## AIM OF THE TASK:
Transcribe all the data below exactly, leaving its pictures out.

- - - -

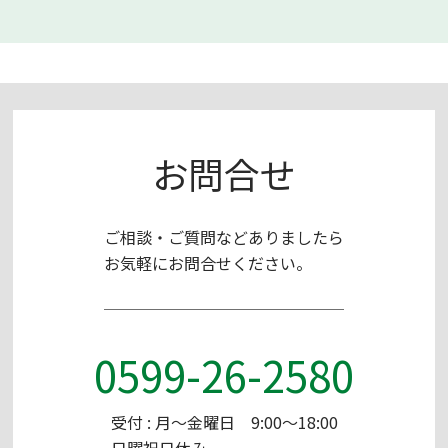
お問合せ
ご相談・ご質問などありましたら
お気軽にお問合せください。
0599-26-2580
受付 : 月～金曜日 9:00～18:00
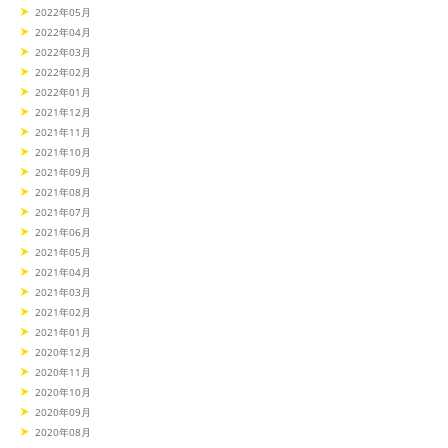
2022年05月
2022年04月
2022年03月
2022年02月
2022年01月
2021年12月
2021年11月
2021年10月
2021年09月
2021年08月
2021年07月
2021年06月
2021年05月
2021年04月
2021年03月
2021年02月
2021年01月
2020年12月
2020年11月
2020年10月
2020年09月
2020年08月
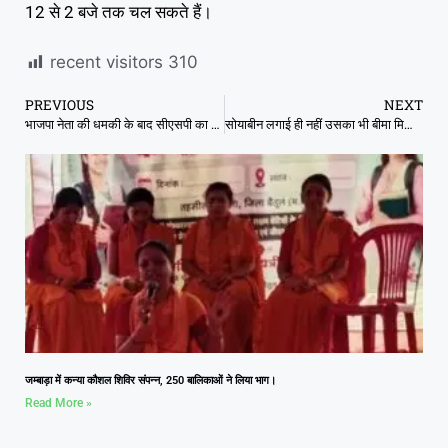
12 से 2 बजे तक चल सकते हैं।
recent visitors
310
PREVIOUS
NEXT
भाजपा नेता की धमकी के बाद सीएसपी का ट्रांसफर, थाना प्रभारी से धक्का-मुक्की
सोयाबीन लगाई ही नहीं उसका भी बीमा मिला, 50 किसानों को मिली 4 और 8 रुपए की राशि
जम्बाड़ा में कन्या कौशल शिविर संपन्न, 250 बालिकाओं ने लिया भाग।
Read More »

- - - -

## ANSWER:
お問合せ
ご相談・ご質問などありましたら
お気軽にお問合せください。
0599-26-2580
受付 : 月～金曜日 9:00～18:00
2022年05月
2022年04月
2022年03月
2022年02月
2022年01月
2021年12月
2021年11月
2021年10月
2021年09月
2021年08月
2021年07月
2021年06月
2021年05月
2021年04月
2021年03月
2021年02月
2021年01月
2020年12月
2020年11月
2020年10月
2020年09月
2020年08月
12 से 2 बजे तक चल सकते हैं।
recent visitors
310
PREVIOUS
NEXT
भाजपा नेता की धमकी के बाद सीएसपी का ट्रांसफर, थाना प्रभारी से धक्का-मुक्की
सोयाबीन लगाई ही नहीं उसका भी बीमा मिला, 50 किसानों को मिली 4 और 8 रुपए की राशि
जम्बाड़ा में कन्या कौशल शिविर संपन्न, 250 बालिकाओं ने लिया भाग।
Read More »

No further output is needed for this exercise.